2004-11-17

My Trading Life (6)

株式投資の初心者に、ビギナーが株を売買をする上で心にとどめておくべき大切なことは、と問われたら、そうだな、僕は次のように答えるだろう。

大切なこと、それはふたつある。

まず一番大事なのは、生き残ること。

この株式市場では、愚か者はたちまちに退場に迫られる。どうやったら金が儲けられるかなんて虫のいいことを、最初は考えてはいけないよ。

まずは、最初は損をすると思わなければいけない。
運良く、最初にビギナーズラックに恵まれたとしても、その後で、その反動の大敗北がやってくることは必至。まずは「生き残る」ことを目標にしないといけない。
様々な経験を積みながら、様々なことを学びながら、まず1年、大損をすることなく乗り切ることが出来たならば、さあ、それからだ。金儲けのことを考えるのは。

そして、次に大切なこと。それは自分を知ることだ。

あなたはあなた自身が思っているほど優秀ではないし、善人でもない。
愚か者である自分を直視しなさい。
あなたは小心者で感情的な人間だ。
株価が上がると自分がどれほど舞い上がるかを観察しなさい。そして、暴落すると突然に鬱状態になり、恐怖のあまりどん底で手放す姿を直視しなさい。
冷静さを欠いた感情的なトレードを繰り返し、何度失敗してもその失敗を教訓として学ぶことが出来ない。無能な自分、愚かな自分を、まずは認めたなさい。

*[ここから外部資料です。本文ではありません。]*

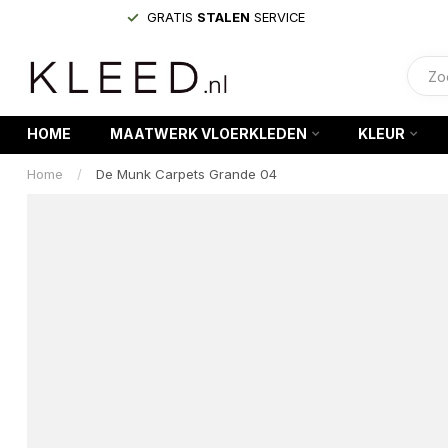
GRATIS
STALEN
SERVICE
HOME
MAATWERK VLOERKLEDEN
KLEUR
Home
/
De Munk Carpets Grande 04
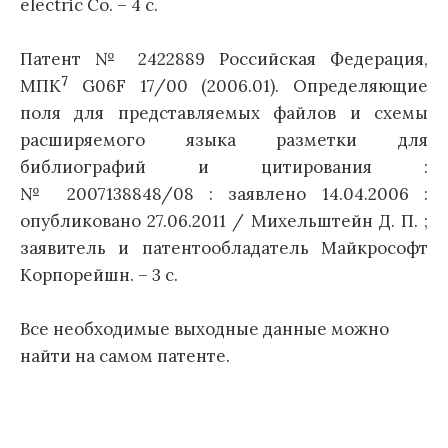
electric Сo. – 4 с.
Патент № 2422889 Российская Федерация,
7
МПК
G06F 17/00 (2006.01). Определяющие
поля для представляемых файлов и схемы
расширяемого языка разметки для
библиографий и цитирования :
№ 2007138848/08 : заявлено 14.04.2006 :
опубликовано 27.06.2011 / Михельштейн Д. П. ;
заявитель и патентообладатель Майкрософт
Корпорейшн. – 3 с.
Все необходимые выходные данные можно
найти на самом патенте.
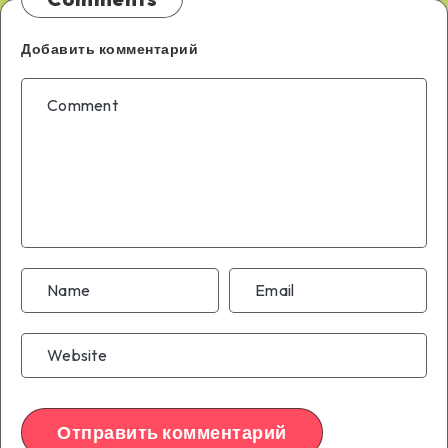
Добавить комментарий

株で損する10万円、20万円は、働いて手にする10万円、20万円とは全然価値が違う。あぶく銭だから軽いものだと思ってはいけない。株で損をするお金は自尊心を傷つける。精神的ダメージを与える。あぶく銭だから恐いんだよ。あぶく銭だから苦しいんだよ。

トレーディングの持つそうした魔術的な力に翻弄されて、破滅的なトレードを繰り返すことになるであろう愚かな自分を冷静に観察できるようになってから、そう、まずはそれからだ。それから金儲けへの修行の道が始まる。



1990年の年初、1月2月と株価は下がり続けた。
それでも時に思わせぶりな上昇をすることもあって、もしかしたらと、淡い期待を抱かせることもあった。
でも、本当は、誰もが分かっていたんだと思う。これまでとは全く違う「下げ」が始まったのだということを。

そして3月。すべてが終わったことが明らかになりつつあった。
人は手遅れになってから、ようやく仕方なく現実を受け入れはじめる。
株価は、弾力のなくなったゴムのように、どんどんと下降を続け、そして、ついに、ぷつんと切れた。

3月の終わりから4月の初めの株価の下げはすさまじかった。

前年の年末はバラ色の日本経済を語っていたメディアは掌を返したように、暗い予想を語りはじめた。

株価の下落は底なしのように思えた。そんな状態になっても、株式評論家の松本亨や北浜流一郎は、株価は今が底で、やがて反騰するはずだと個人投資家を励まし続けてくれた。彼らの「言葉」には励まされた。
その頃の僕は、毎日、日刊ゲンダイを買い、松本亨の記事を熟読し、短波の北浜流一郎の放送は欠かさず聴くようにしていた。

今でも、時々ネットの掲示板で、初心者の人が自分のホールド銘柄について、上級者から好ましいことを書かれると、「●●さんから、そういって頂けると安心です」みたいな書き込みをしているのをよく見かけるが、あの気持ちはとてもよく分かる。

あの気持ちはとてもよく分かるが、でも、あれじゃあダメなんだよと、今になって僕は思うけどね。

全面的な下げの中でも、北浜流一郎はちゃんと有望株を見つけ、推奨してくれていた。最もその銘柄の株価が上がることはなかったが。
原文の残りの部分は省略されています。